Max Eastman
Page 38
At first blush, the story Max had chosen for the poem, based on Genesis 13, 18, and 19 and set in the plains of ancient Jordan, was as remote as anything from Max’s experience. The biblical Lot, Abraham’s nephew and one of the ancestors of Jesus, was a wandering herdsman originally from Chaldea who had ended up in Sodom. Chosen by God’s angels, he became the only one to survive a conflagration visited on Sodom by God himself after righteous men could not be found in the entire city. In Max’s version, however, Lot is a religious terrorist and misogynist, an uncouth, scheming tyrant who abuses his wife and daughters and, by dint of force and the police, oppresses his fellow citizens. Max had wanted, he explained to his publicist at Harper’s, Ramona Herdman, “to bring these old Biblical characters down out of their stained-glass window sanctity and velvety elegance and make them live the coarse rough life they actually lived.” He added, “I grew up in a church, you know.”66
In reimagining the story of Lot, Max took on not only his own religious upbringing but also the legacy of patriarchy he had battled since his adolescence. Yes, the circumstances of Lot’s life were as different from his own or that of his contemporaries as one could only imagine:
My friends who read your Bibles in Elmira,
That ample valley, orchard-like, with trees
All cloudy brimming, birds and bees
And blossoms in the leafiness of these,
Or you in still more ample Canandaigua—
More Bible-reading too, there comes the thought,
For there my father, not my mother, taught—
You can not know what “city” meant to Lot.
Yet the point of Max’s poem is precisely that Pastor Eastman’s Canandaigua and Lot’s Sodom are not so distant from each other, that when it comes to bigotry and zealousness the two are part of a continuum of intolerance. As much as the Bible-reading citizens of New York State might like to forget, theirs was a desert religion, born in the same unforgiving landscape where Lot ruled the citizens by “divine behest, / His judgments harsh, his proclamations loud, / His cowing down the crowd.” Their God was Lot’s, too, a “Hill Billy God,” as Max acidly observed, come down to the valley to wreak havoc on human health and happiness.67
The Canadian humorist Stephen Leacock quipped—and Max proudly used the sentiment as a blurb for the book—that it was questionable whether Max’s poem should be put in the hands of anyone under seventy. “But I am seventy-two,” he added.68 One thing was sure: Lot’s Wife was not suitable reading material for minors.
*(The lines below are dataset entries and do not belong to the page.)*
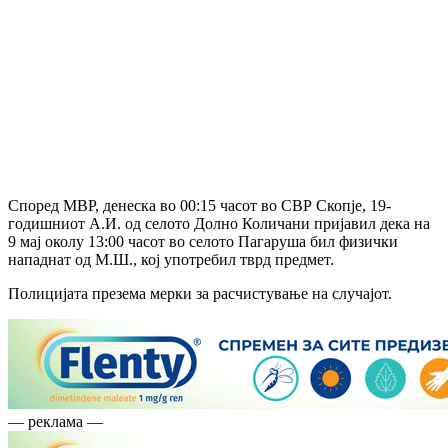
Според МВР, денеска во 00:15 часот во СВР Скопје, 19-
годишниот А.И. од селото Долно Количани пријавил дека на
9 мај околу 13:00 часот во селото Пагаруша бил физички
нападнат од М.Ш., кој употребил тврд предмет.
Полицијата презема мерки за расчистување на случајот.
— реклама —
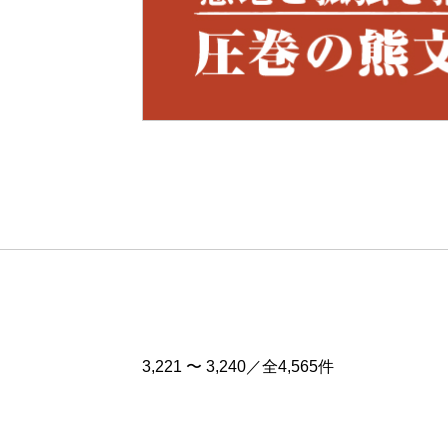
Pre
v
3,221 〜 3,240／全4,565件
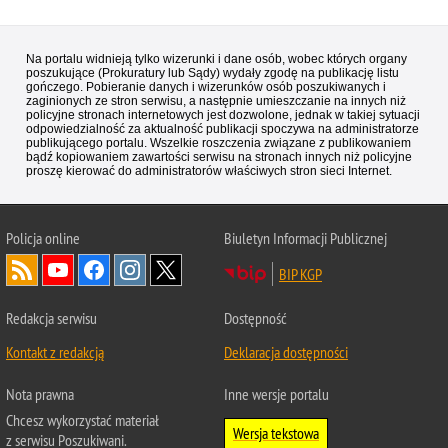
Na portalu widnieją tylko wizerunki i dane osób, wobec których organy
poszukujące (Prokuratury lub Sądy) wydały zgodę na publikację listu
gończego. Pobieranie danych i wizerunków osób poszukiwanych i
zaginionych ze stron serwisu, a następnie umieszczanie na innych niż
policyjne stronach internetowych jest dozwolone, jednak w takiej sytuacji
odpowiedzialność za aktualność publikacji spoczywa na administratorze
publikującego portalu. Wszelkie roszczenia związane z publikowaniem
bądź kopiowaniem zawartości serwisu na stronach innych niż policyjne
proszę kierować do administratorów właściwych stron sieci Internet.
Policja
online
Biuletyn Informacji Publicznej
BIP KGP
Redakcja serwisu
Dostępność
Kontakt z redakcją
Deklaracja dostępności
Nota prawna
Inne wersje portalu
Chcesz wykorzystać materiał
Wersja tekstowa
z serwisu Poszukiwani.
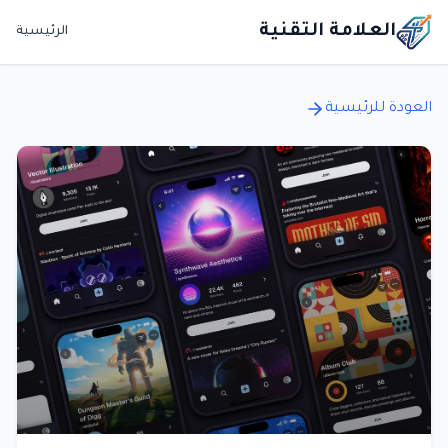
العلامة التقنية
الرئيسية
العودة للرئيسية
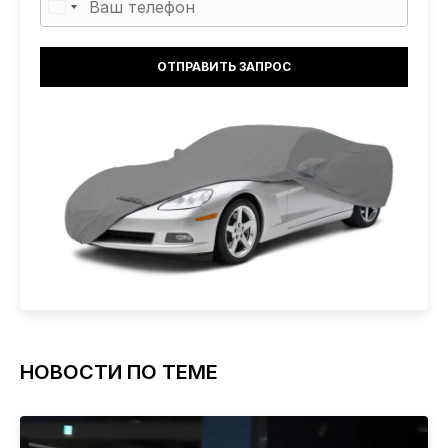
НОВОСТИ ПО ТЕМЕ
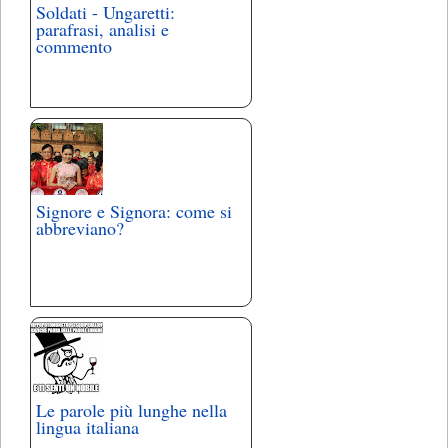
Soldati - Ungaretti:
parafrasi, analisi e
commento
Signore e Signora: come si
abbreviano?
Le parole più lunghe nella
lingua italiana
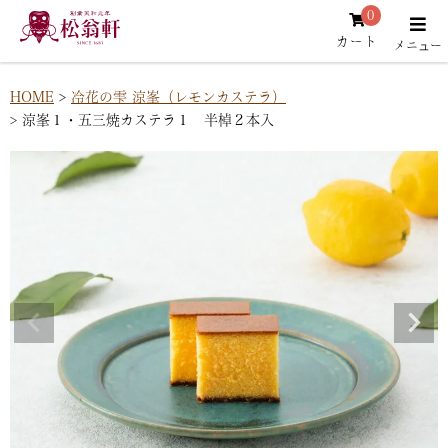
0
カート
HOME
冷花の雫 涼峯（レモンカステラ）
涼峯１・五三焼カステラ１ 半棹２本入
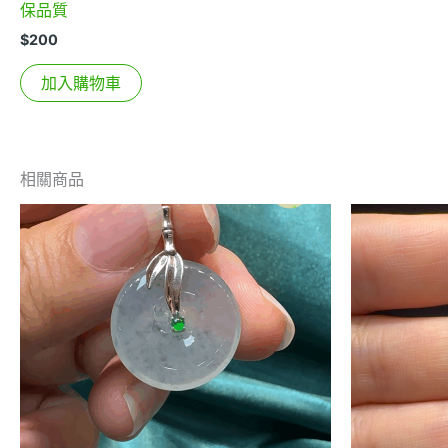
保品質
$
200
加入購物車
相關商品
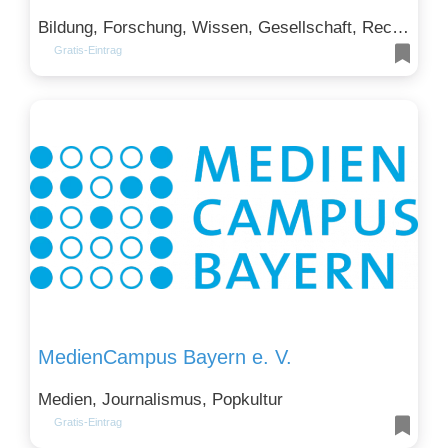
Bildung, Forschung, Wissen, Gesellschaft, Recht, Politik und Soziales und Kunst, Kultur, Design
Gratis-Eintrag
MedienCampus Bayern e. V.
Medien, Journalismus, Popkultur
Gratis-Eintrag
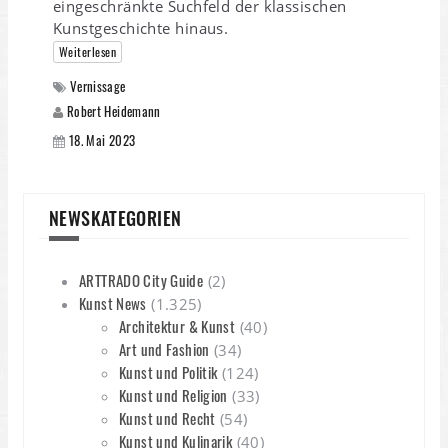
eingeschränkte Suchfeld der klassischen
Kunstgeschichte hinaus.
Weiterlesen
Vernissage
Robert Heidemann
18. Mai 2023
NEWSKATEGORIEN
ARTTRADO City Guide
(2)
Kunst News
(1.325)
Architektur & Kunst
(40)
Art und Fashion
(34)
Kunst und Politik
(124)
Kunst und Religion
(33)
Kunst und Recht
(54)
Kunst und Kulinarik
(40)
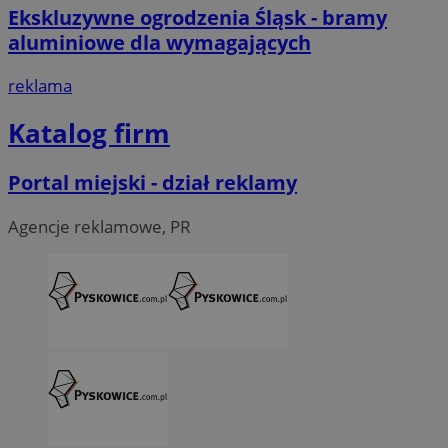
Ekskluzywne ogrodzenia Śląsk - bramy
aluminiowe dla wymagających
reklama
Katalog firm
Portal miejski - dział reklamy
Agencje reklamowe, PR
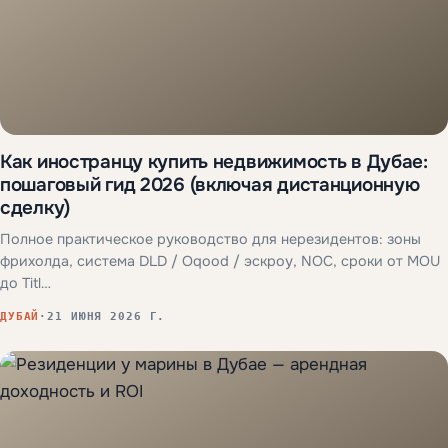
Как иностранцу купить недвижимость в Дубае:
пошаговый гид 2026 (включая дистанционную
сделку)
Полное практическое руководство для нерезидентов: зоны
фрихолда, система DLD / Oqood / эскроу, NOC, сроки от MOU
до Titl…
ДУБАЙ
·
21 ИЮНЯ 2026 Г.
There is a lot of sex in the poem, though none of it joyful. Max had written a poem not just about the desert but of the desert, a place where men’s and women’s desires appear magnified by the stark landscape. In his poetic preface Max evoked his old master Whitman, who had wanted to write a poem as vibrant and candid as the earth itself yet had veiled it in a “slacking vapor.” Max’s approach was going to be very different. Formal innovation, to him, was not a goal in itself. His end rhymes and irregular iambic pentameters throw into bold relief a story that brims with illicit sex and violence. A hypocrite, Lot publicly condemns sinfulness but secretly relishes it: “Lot knew deep down in him that cities are sin; / He deeper knew them gorgeous to live in.” Every night he mounts his thin, pale wife, her sagging, thickly blue-veined body worn down by his “faithfulness,” as Max observes sarcastically. Lot possesses his wife, but he does not, as Max makes clear from the beginning, own her:
A smell would waft against her, or a tune,
And weakly like a weak rope she would give,
And vow still, still before she died to live;
But she would gasp and stagger from that sin,
And drive it back and drive it down and in.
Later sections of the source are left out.